- **Records contained in a dataset**
========

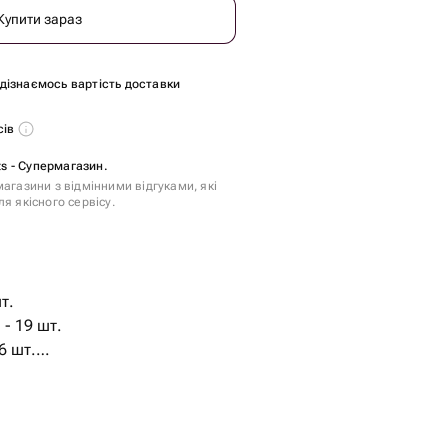
Купити зараз
и дізнаємось вартість доставки
сів
ts - Супермагазин.
агазини з відмінними відгуками, які
я якісного сервісу.
т.
- 19 шт.
6 шт.
околад - 150 гр.
1 шт.
кий шоколад - 150 гр.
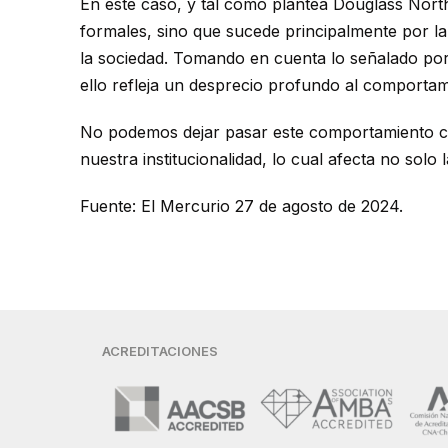
En este caso, y tal como plantea Douglass North,
formales, sino que sucede principalmente por la
la sociedad. Tomando en cuenta lo señalado por
ello refleja un desprecio profundo al comportam
No podemos dejar pasar este comportamiento co
nuestra institucionalidad, lo cual afecta no sol
Fuente: El Mercurio 27 de agosto de 2024.
ACREDITACIONES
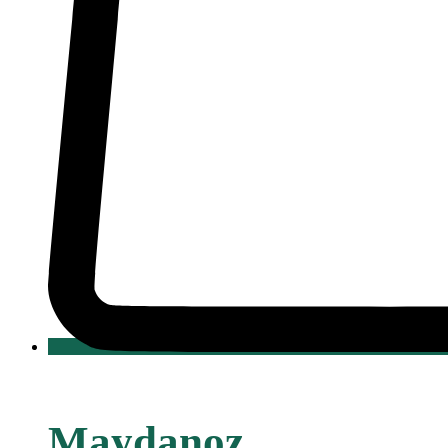
Maydanoz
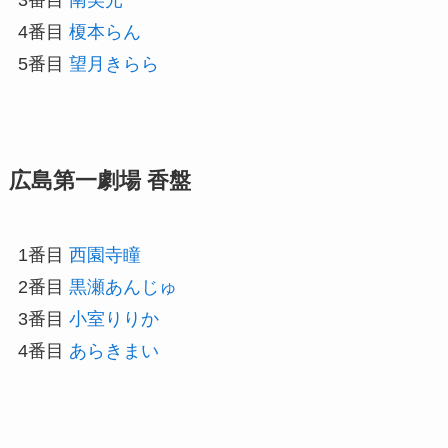
4番目
榎本らん
5番目
望月きらら
広島第一劇場 香盤
1番目
西園寺瞳
2番目
黒瀬あんじゅ
3番目
小室りりか
4番目
あらきまい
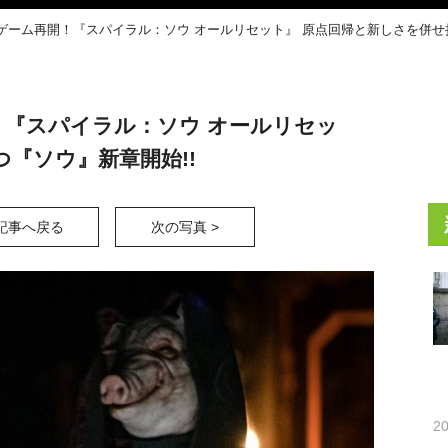
ゲーム再開！『スパイラル：ソウ オールリセット』 原点回帰と新しさを併せ持
！『スパイラル：ソウ オールリセッ
『ソウ』新章開始!!
記事へ戻る
次の写真 >
20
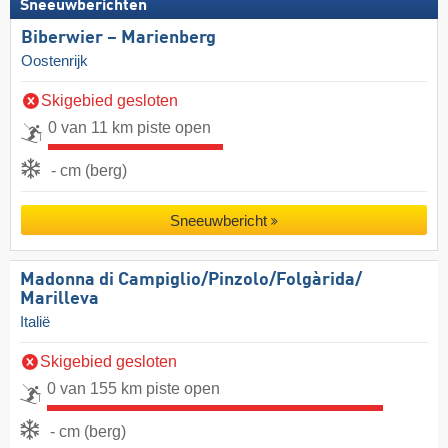
Sneeuwberichten
Biberwier – Marienberg
Oostenrijk
Skigebied gesloten
0 van 11 km piste open
- cm (berg)
Sneeuwbericht
Madonna di Campiglio/​Pinzolo/​Folgàrida/​
Marilleva
Italië
Skigebied gesloten
0 van 155 km piste open
- cm (berg)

========

- **Problem**
When copying the data above, repeat every word exactly and drop the pictures.

- **Response to the exercise**
Купити зараз
и дізнаємось вартість доставки
сів
ts - Супермагазин.
агазини з відмінними відгуками, які
я якісного сервісу.
т.
- 19 шт.
6 шт.
околад - 150 гр.
1 шт.
кий шоколад - 150 гр.
En este caso, y tal como plantea Douglass North,
formales, sino que sucede principalmente por la
la sociedad. Tomando en cuenta lo señalado por
ello refleja un desprecio profundo al comportam
No podemos dejar pasar este comportamiento co
nuestra institucionalidad, lo cual afecta no sol
Fuente: El Mercurio 27 de agosto de 2024.
ACREDITACIONES
Maydanoz
4番目
榎本らん
5番目
望月きらら
広島第一劇場 香盤
1番目
西園寺瞳
2番目
黒瀬あんじゅ
3番目
小室りりか
4番目
あらきまい
ゲーム再開！『スパイラル：ソウ オールリセット』 原点回帰と新しさを併せ持
！『スパイラル：ソウ オールリセッ
『ソウ』新章開始!!
記事へ戻る
次の写真 >
20
Sneeuwberichten
Biberwier – Marienberg
Oostenrijk
Skigebied gesloten
0 van 11 km piste open
- cm (berg)
Sneeuwbericht
Madonna di Campiglio/​Pinzolo/​Folgàrida/​
Marilleva
Italië
Skigebied gesloten
0 van 155 km piste open
- cm (berg)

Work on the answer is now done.